In ongoing violence, the U.S. command reported that two American soldiers were killed by bombs Sunday. No other details were immediately released, and it was not clear if they died in the same incident.

A suicide car bomber slammed into two Iraqi army vehicles in central Baghdad, killing five soldiers and wounding seven police and civilians, police Maj. Mohammed Younis said. A second suicide car bomb targeting Iraqi police in Baghdad wounded four officers.

Bombings and gun attacks killed at least 11 more people elsewhere in the capital, Kirkuk, Mosul and Jbala, authorities said.

In Baghdad's Shiite slum of Sadr City, about 1,000 demonstrators rallied to support the governing Shiite religious coalition, the United Iraqi Alliance, which took a large lead in preliminary results from the Dec. 15 parliamentary elections.

Those results have been attacked by Sunni Arab and secular Shiite parties, which charge the election was tainted by fraud and other irregularities.

The Alliance, headed by cleric Abdul-Aziz al-Hakim, denies there was any fraud and is urging Iraqis to accept the results as it tries to form a "national unity" government drawing people from all communities.

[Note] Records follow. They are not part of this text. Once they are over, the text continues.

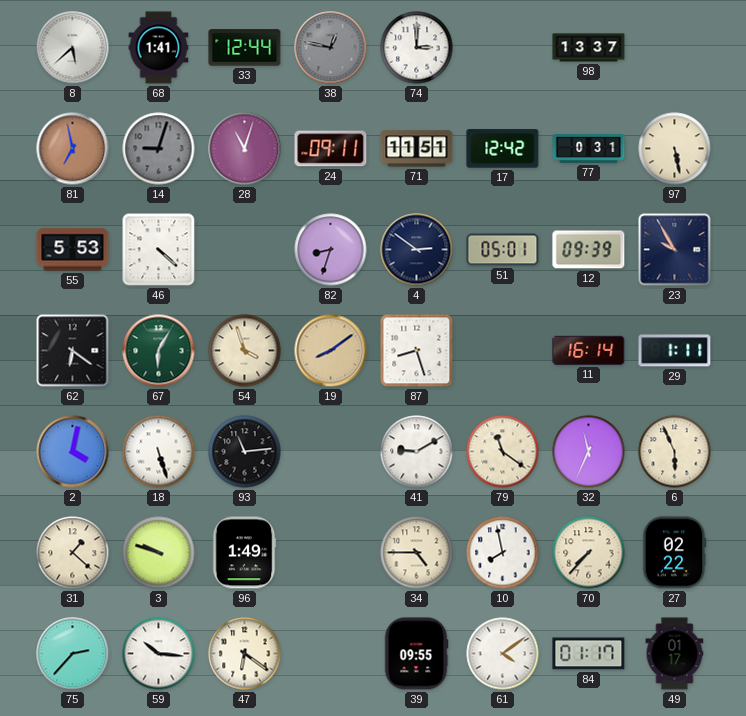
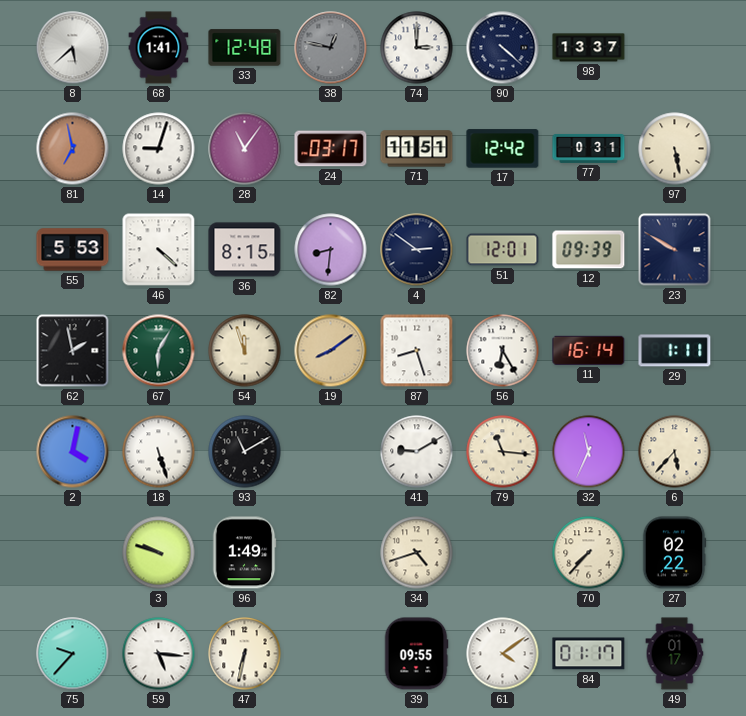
33: 12:44 -> 12:48
90: none -> 4:22
14 dial: grey -> white
28: 11:03 -> 11:06
24: 09:11 -> 03:17
36: none -> 8:15
82: 8:33 -> 8:31
51: 05:01 -> 12:01
23: 9:55 -> 9:50
62: 6:21 -> 1:58
54: 3:57 -> 11:57
56: none -> 6:25
93: 11:14 -> 11:10
79: 11:21 -> 11:16
6: 5:56 -> 5:37
31: 1:22 -> none
34: 4:45 -> 4:42
10: 7:58 -> none
75: 2:37 -> 9:37
59: 10:16 -> 5:16
47: 6:21 -> 6:32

Sunni Arabs staged smaller demonstrations in Fallujah and Baqouba to support demands from Sunni and secular Shiite parties for a rerun of the election.

In Fallujah, a former insurgent stronghold in western Anbar province, local government offices closed to support the protest.

"We decided to have a sit-in today and stop work in government offices to convey our demands for a rerun of elections," said Fallujah's mayor, Dhari al-Arsan.

Iraqi President Jalal Talabani, a member of the Kurdish minority, sought to calm tensions by saying Sunday that all factions will have a role in the new government.

"The government will not be formed without the Sunni Arabs," Talabani told reporters in the northern resort town of Dukan, where he met with Kurdish leader Massoud Barzani and the U.S. ambassador to discuss the political situation.

Talabani said there must be a "consensus government that preserves national unity."

He said the rights of the Kurdish people must also be guaranteed.

All of the election complaints demonstrate the difficulty that Iraqi parties will face in forming a government after final election results are released in early January.

About 1,500 complaints have been lodged about the elections, including at least 35 that the Iraqi election commission said could be serious enough to change the results in certain areas.

Copyright 2005 Associated Press. All rights reserved. This material may not be published broadcast, rewritten, or redistributed

Commentary:
This is one of those really odd stories. On one hand, when we turned over prisons to Iraqis they abused, tortured and probably killed inmates (the same things Bush did in his secret prisons). On the other hand we're months away from leaving Iraq and they still don't have a working police force, prison system or military. What will historians say; "'How to Lose the Peace" Chapter 1: The Bush Occupation and Defeat?'

Don't forget, Iraqis military is hunting down and killing its political opposition - the same as Saddam. And they're doing it under our noses.